#### [Aim of the exercise]
Your answer should consist of every line in the records that holds "כדורסל".

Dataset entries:
════════
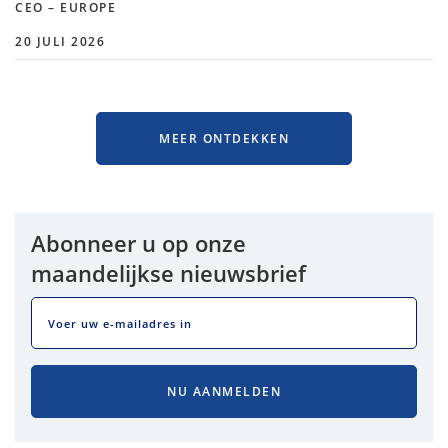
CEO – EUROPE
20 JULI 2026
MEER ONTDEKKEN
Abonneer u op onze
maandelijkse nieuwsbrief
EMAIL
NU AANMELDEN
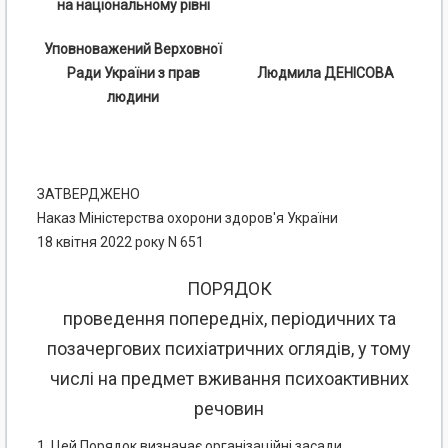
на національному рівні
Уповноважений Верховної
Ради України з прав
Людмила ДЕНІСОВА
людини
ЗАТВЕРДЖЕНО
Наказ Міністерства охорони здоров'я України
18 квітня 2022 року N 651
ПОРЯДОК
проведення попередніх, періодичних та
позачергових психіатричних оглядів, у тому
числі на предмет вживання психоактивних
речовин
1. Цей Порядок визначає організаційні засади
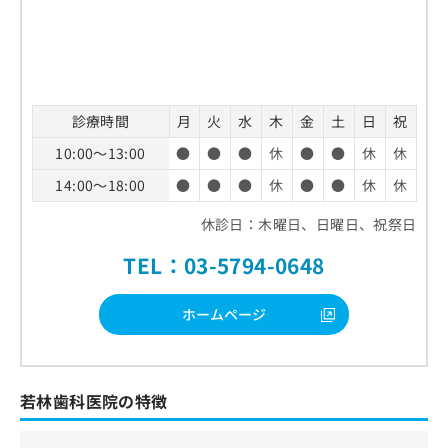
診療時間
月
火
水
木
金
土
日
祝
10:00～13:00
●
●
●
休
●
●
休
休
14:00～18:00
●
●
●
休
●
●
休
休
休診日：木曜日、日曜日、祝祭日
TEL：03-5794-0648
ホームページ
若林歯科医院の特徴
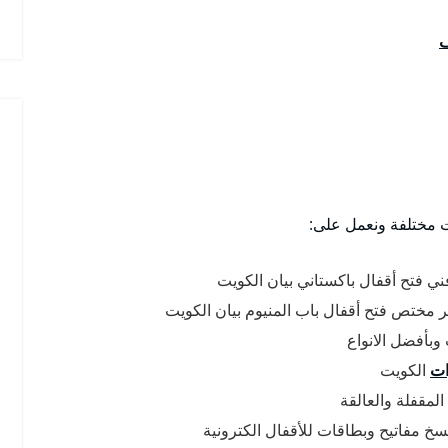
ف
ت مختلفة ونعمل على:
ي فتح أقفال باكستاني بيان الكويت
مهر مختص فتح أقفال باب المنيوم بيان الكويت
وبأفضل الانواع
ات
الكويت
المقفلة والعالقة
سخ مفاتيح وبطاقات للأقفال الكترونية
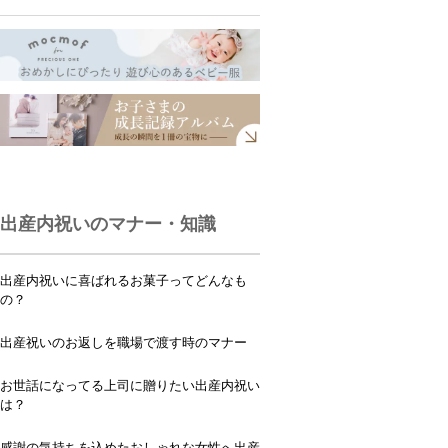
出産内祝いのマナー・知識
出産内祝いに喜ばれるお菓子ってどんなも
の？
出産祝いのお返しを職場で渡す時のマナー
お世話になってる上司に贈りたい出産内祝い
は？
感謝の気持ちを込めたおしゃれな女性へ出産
════════
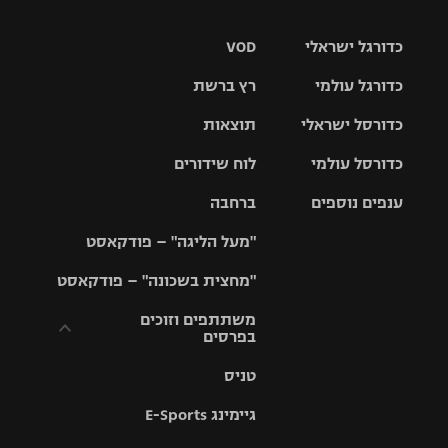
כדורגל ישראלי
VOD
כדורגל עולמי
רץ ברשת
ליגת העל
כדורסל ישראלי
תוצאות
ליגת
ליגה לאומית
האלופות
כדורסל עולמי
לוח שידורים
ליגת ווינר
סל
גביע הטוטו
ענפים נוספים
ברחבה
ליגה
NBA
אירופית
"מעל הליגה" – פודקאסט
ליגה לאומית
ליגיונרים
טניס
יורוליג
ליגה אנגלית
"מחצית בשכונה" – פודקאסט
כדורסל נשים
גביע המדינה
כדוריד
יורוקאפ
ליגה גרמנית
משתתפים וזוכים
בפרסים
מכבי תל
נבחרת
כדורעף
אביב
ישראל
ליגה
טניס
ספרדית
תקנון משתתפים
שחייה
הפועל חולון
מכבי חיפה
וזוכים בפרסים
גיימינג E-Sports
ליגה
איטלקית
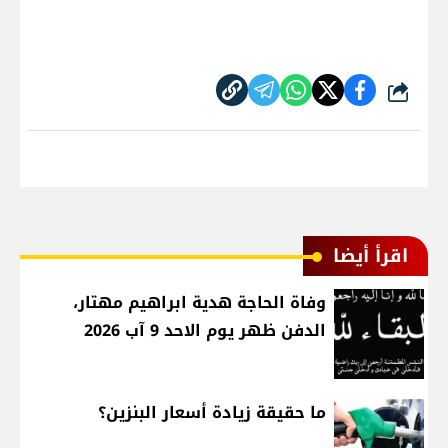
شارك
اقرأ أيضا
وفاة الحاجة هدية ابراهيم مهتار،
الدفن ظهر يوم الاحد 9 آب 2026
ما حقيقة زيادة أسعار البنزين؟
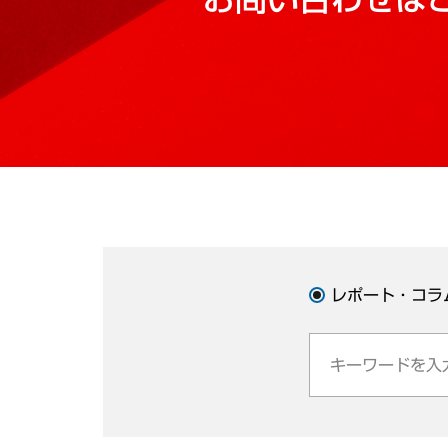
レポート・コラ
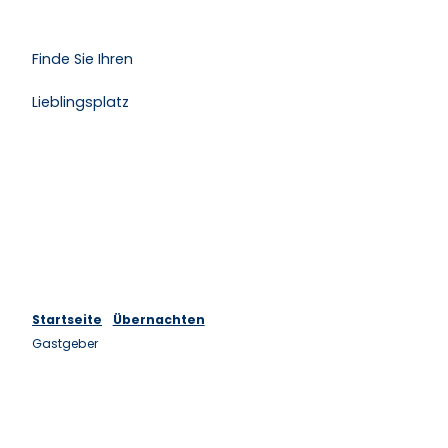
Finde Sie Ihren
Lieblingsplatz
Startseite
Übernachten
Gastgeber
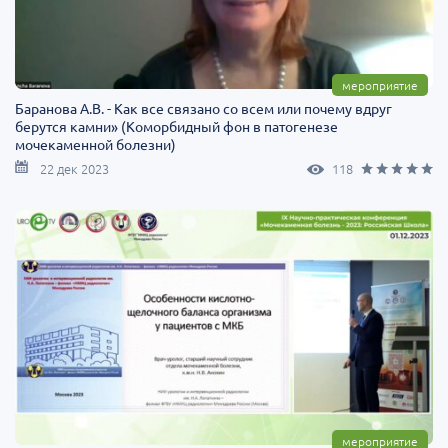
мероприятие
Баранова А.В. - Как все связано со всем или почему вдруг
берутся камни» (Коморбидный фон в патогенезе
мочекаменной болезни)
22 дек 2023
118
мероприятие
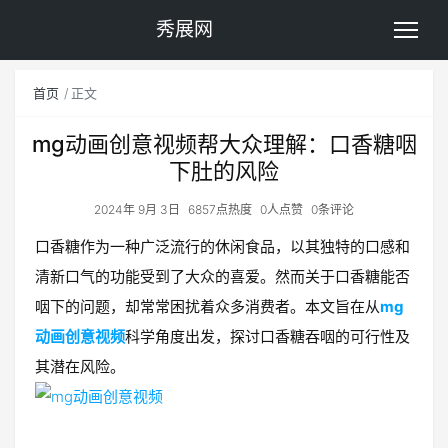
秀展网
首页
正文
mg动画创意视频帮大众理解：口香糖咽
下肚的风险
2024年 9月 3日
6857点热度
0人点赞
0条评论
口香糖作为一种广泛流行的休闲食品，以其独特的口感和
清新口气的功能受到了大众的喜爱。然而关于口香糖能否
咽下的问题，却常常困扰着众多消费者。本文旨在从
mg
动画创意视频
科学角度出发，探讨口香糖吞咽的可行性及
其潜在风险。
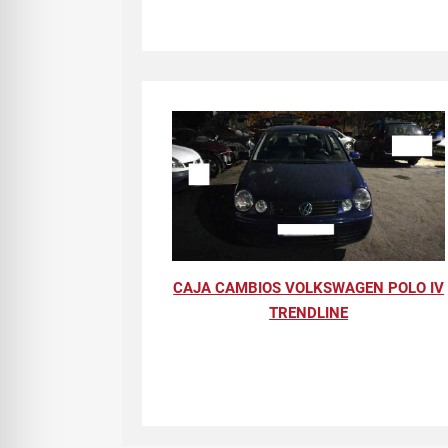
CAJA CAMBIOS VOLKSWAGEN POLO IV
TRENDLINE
════════
#### [Reply to the exercise]
כדורסל ישראלי
כדורסל עולמי
כדורסל נשים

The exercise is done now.